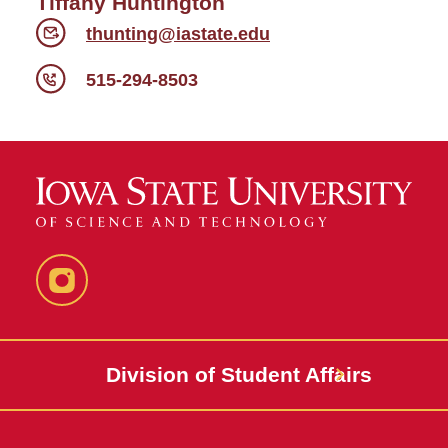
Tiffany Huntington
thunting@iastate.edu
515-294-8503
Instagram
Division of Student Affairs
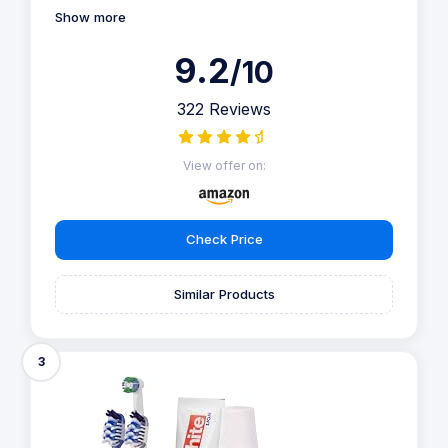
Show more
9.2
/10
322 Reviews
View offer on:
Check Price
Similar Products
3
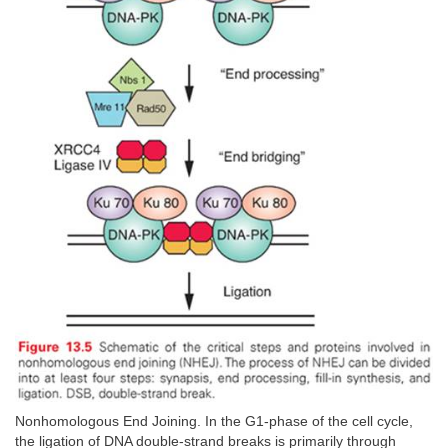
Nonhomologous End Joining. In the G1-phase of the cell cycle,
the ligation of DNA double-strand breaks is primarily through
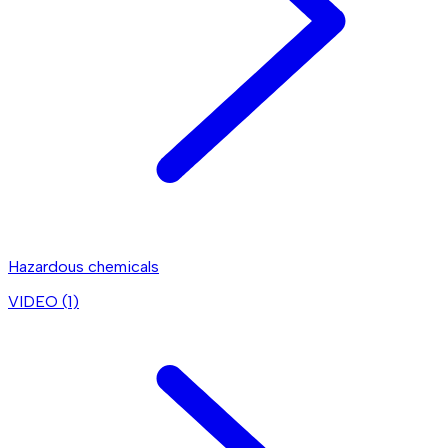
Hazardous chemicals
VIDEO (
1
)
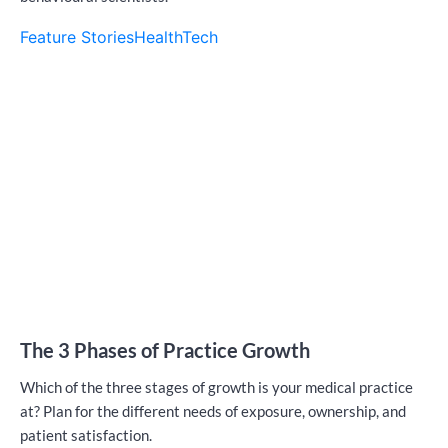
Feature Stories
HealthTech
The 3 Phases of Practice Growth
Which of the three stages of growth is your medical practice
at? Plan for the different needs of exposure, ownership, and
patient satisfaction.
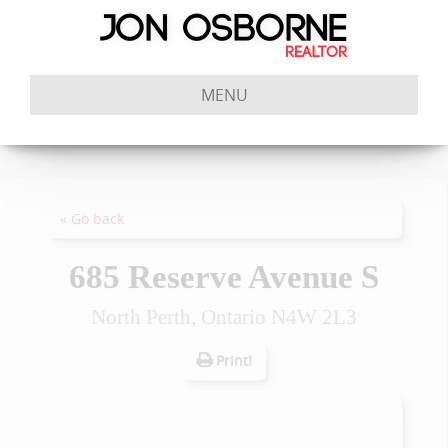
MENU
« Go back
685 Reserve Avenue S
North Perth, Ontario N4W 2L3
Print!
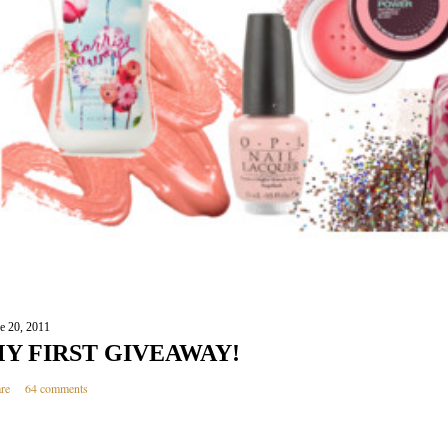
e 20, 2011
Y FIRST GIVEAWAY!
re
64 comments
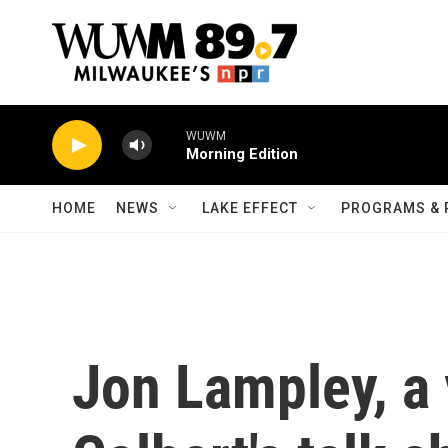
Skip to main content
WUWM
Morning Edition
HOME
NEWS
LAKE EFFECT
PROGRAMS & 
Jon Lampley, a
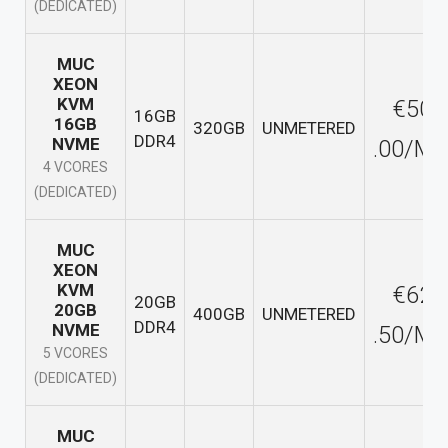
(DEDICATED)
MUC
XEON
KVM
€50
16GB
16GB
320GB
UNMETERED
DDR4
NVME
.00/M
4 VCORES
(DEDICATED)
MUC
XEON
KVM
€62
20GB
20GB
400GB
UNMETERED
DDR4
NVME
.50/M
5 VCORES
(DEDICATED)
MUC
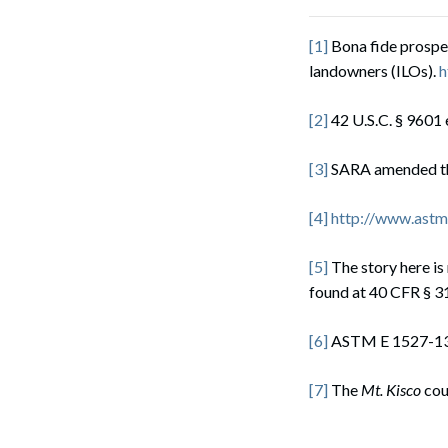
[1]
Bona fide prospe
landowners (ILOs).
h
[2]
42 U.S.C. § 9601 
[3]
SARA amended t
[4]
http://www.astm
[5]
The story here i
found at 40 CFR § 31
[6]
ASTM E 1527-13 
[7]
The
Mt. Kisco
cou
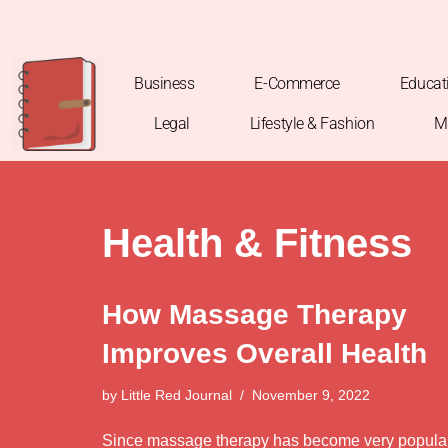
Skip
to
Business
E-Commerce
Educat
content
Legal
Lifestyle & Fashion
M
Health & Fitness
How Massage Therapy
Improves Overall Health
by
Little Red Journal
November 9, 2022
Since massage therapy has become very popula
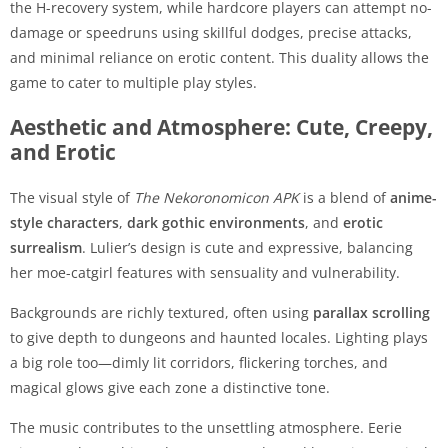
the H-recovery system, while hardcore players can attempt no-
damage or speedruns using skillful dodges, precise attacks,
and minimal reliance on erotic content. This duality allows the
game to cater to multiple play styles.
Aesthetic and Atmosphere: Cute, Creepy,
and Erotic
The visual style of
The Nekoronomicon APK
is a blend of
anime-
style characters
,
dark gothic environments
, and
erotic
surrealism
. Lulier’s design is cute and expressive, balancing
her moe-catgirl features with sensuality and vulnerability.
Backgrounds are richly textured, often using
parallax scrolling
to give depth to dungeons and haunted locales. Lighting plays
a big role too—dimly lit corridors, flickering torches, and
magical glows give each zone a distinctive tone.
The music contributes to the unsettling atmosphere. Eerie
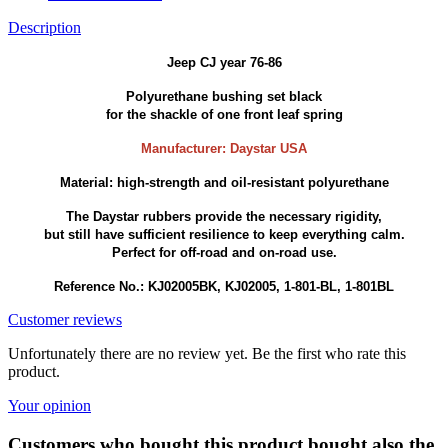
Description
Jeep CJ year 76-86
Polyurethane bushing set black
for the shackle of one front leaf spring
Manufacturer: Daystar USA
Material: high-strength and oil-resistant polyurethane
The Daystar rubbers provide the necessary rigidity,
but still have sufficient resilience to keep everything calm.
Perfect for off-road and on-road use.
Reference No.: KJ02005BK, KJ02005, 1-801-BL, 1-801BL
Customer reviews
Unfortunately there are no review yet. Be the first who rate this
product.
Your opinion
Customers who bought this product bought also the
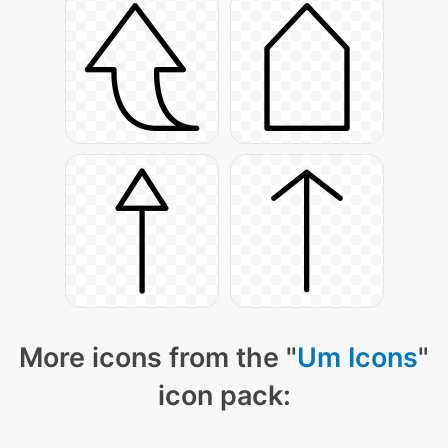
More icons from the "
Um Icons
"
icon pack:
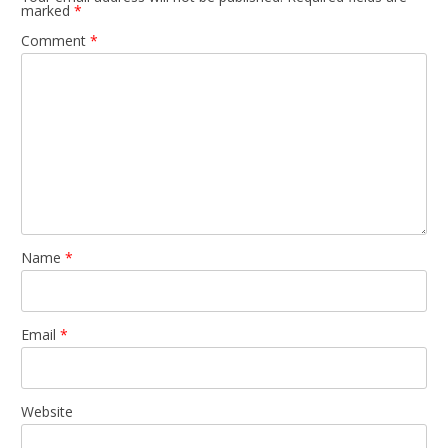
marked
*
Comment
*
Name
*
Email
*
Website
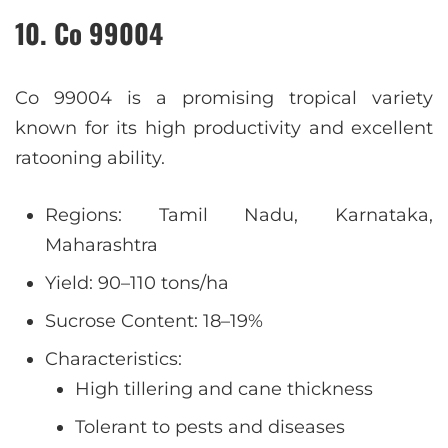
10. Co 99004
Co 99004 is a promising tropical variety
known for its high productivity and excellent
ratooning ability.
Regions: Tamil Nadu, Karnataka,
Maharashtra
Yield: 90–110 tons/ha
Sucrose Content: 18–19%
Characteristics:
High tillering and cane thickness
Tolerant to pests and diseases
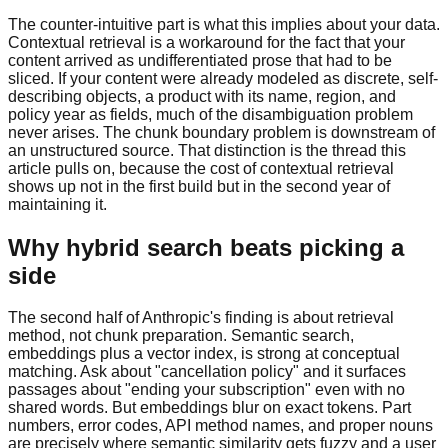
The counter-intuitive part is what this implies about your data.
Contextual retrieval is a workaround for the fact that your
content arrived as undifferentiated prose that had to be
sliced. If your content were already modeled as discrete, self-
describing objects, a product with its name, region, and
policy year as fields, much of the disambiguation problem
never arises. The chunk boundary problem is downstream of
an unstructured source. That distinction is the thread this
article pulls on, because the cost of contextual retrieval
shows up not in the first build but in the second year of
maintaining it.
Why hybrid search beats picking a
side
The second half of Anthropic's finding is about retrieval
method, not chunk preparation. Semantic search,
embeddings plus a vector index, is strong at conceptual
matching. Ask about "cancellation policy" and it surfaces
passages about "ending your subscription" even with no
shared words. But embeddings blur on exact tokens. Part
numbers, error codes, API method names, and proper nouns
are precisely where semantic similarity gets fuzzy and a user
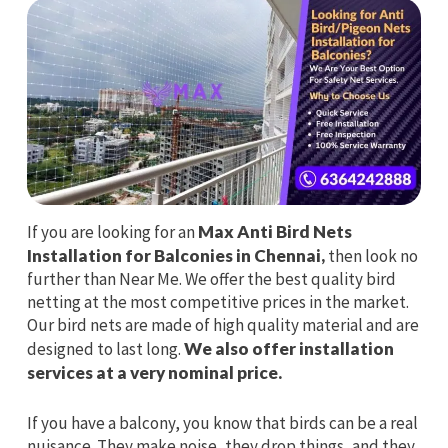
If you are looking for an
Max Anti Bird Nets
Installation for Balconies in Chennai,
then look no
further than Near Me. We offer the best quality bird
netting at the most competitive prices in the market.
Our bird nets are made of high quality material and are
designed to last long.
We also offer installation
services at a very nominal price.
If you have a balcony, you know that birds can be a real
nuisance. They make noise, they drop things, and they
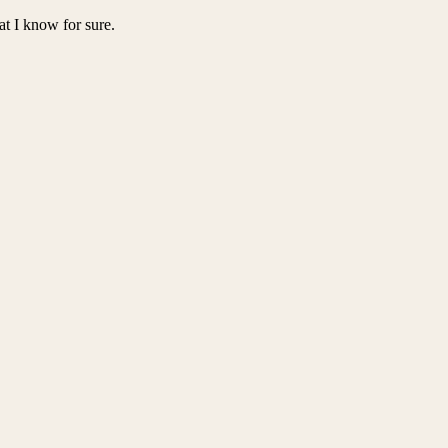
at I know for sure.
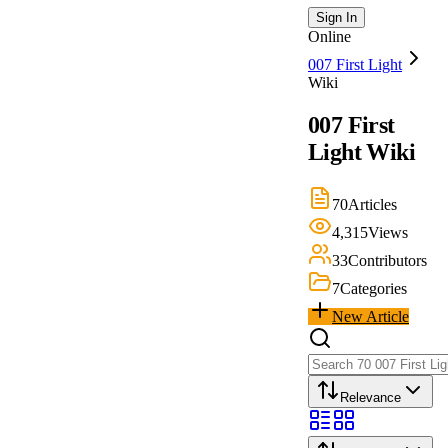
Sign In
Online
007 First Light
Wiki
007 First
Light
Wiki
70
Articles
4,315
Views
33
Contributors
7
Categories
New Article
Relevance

--- Task objective ---
Wherever an image appears, omit it, and retype everything else in the entries exactly.

--- Worked solution ---
Tiffany Huntington
thunting@iastate.edu
515-294-8503
Instagram
Division of Student Affairs
Show more
9.2
/10
322 Reviews
View offer on:
Check Price
Similar Products
3
Nonhomologous End Joining. In the G1-phase of the cell cycle,
the ligation of DNA double-strand breaks is primarily through
Hazardous chemicals
VIDEO (
1
)
Feature Stories
HealthTech
The 3 Phases of Practice Growth
Which of the three stages of growth is your medical practice
at? Plan for the different needs of exposure, ownership, and
patient satisfaction.
MENU
« Go back
685 Reserve Avenue S
North Perth, Ontario N4W 2L3
Print!
e 20, 2011
Y FIRST GIVEAWAY!
re
64 comments
Skip to main content
WUWM
Morning Edition
HOME
NEWS
LAKE EFFECT
PROGRAMS & 
Jon Lampley, a
(DEDICATED)
MUC
XEON
KVM
€50
16GB
16GB
320GB
UNMETERED
DDR4
NVME
.00/M
4 VCORES
(DEDICATED)
MUC
XEON
KVM
€62
20GB
20GB
400GB
UNMETERED
DDR4
NVME
.50/M
5 VCORES
(DEDICATED)
MUC
[1]
Bona fide prospe
landowners (ILOs).
h
[2]
42 U.S.C. § 9601 
[3]
SARA amended t
[4]
http://www.astm
[5]
The story here i
found at 40 CFR § 31
[6]
ASTM E 1527-13 
[7]
The
Mt. Kisco
cou
Skip
to
Business
E-Commerce
Educat
content
Legal
Lifestyle & Fashion
M
Health & Fitness
How Massage Therapy
Improves Overall Health
by
Little Red Journal
November 9, 2022
Since massage therapy has become very popula
the H-recovery system, while hardcore players can attempt no-
damage or speedruns using skillful dodges, precise attacks,
and minimal reliance on erotic content. This duality allows the
game to cater to multiple play styles.
Aesthetic and Atmosphere: Cute, Creepy,
and Erotic
The visual style of
The Nekoronomicon APK
is a blend of
anime-
style characters
,
dark gothic environments
, and
erotic
surrealism
. Lulier’s design is cute and expressive, balancing
her moe-catgirl features with sensuality and vulnerability.
Backgrounds are richly textured, often using
parallax scrolling
to give depth to dungeons and haunted locales. Lighting plays
a big role too—dimly lit corridors, flickering torches, and
magical glows give each zone a distinctive tone.
The music contributes to the unsettling atmosphere. Eerie
Description
Jeep CJ year 76-86
Polyurethane bushing set black
for the shackle of one front leaf spring
Manufacturer: Daystar USA
Material: high-strength and oil-resistant polyurethane
The Daystar rubbers provide the necessary rigidity,
but still have sufficient resilience to keep everything calm.
Perfect for off-road and on-road use.
Reference No.: KJ02005BK, KJ02005, 1-801-BL, 1-801BL
Customer reviews
Unfortunately there are no review yet. Be the first who rate this
product.
Your opinion
Customers who bought this product bought also the
More icons from the "
Um Icons
"
icon pack:
marked
*
Comment
*
Name
*
Email
*
Website
10. Co 99004
Co 99004 is a promising tropical variety
known for its high productivity and excellent
ratooning ability.
Regions: Tamil Nadu, Karnataka,
Maharashtra
Yield: 90–110 tons/ha
Sucrose Content: 18–19%
Characteristics:
High tillering and cane thickness
Tolerant to pests and diseases
The counter-intuitive part is what this implies about your data.
Contextual retrieval is a workaround for the fact that your
content arrived as undifferentiated prose that had to be
sliced. If your content were already modeled as discrete, self-
describing objects, a product with its name, region, and
policy year as fields, much of the disambiguation problem
never arises. The chunk boundary problem is downstream of
an unstructured source. That distinction is the thread this
article pulls on, because the cost of contextual retrieval
shows up not in the first build but in the second year of
maintaining it.
Why hybrid search beats picking a
side
The second half of Anthropic's finding is about retrieval
method, not chunk preparation. Semantic search,
embeddings plus a vector index, is strong at conceptual
matching. Ask about "cancellation policy" and it surfaces
passages about "ending your subscription" even with no
shared words. But embeddings blur on exact tokens. Part
numbers, error codes, API method names, and proper nouns
are precisely where semantic similarity gets fuzzy and a user
If you are looking for an
Max Anti Bird Nets
Installation for Balconies in Chennai,
then look no
further than Near Me. We offer the best quality bird
netting at the most competitive prices in the market.
Our bird nets are made of high quality material and are
designed to last long.
We also offer installation
services at a very nominal price.
If you have a balcony, you know that birds can be a real
nuisance. They make noise, they drop things, and they
at I know for sure.
Sign In
Online
007 First Light
Wiki
007 First
Light
Wiki
70
Articles
4,315
Views
33
Contributors
7
Categories
New Article
Relevance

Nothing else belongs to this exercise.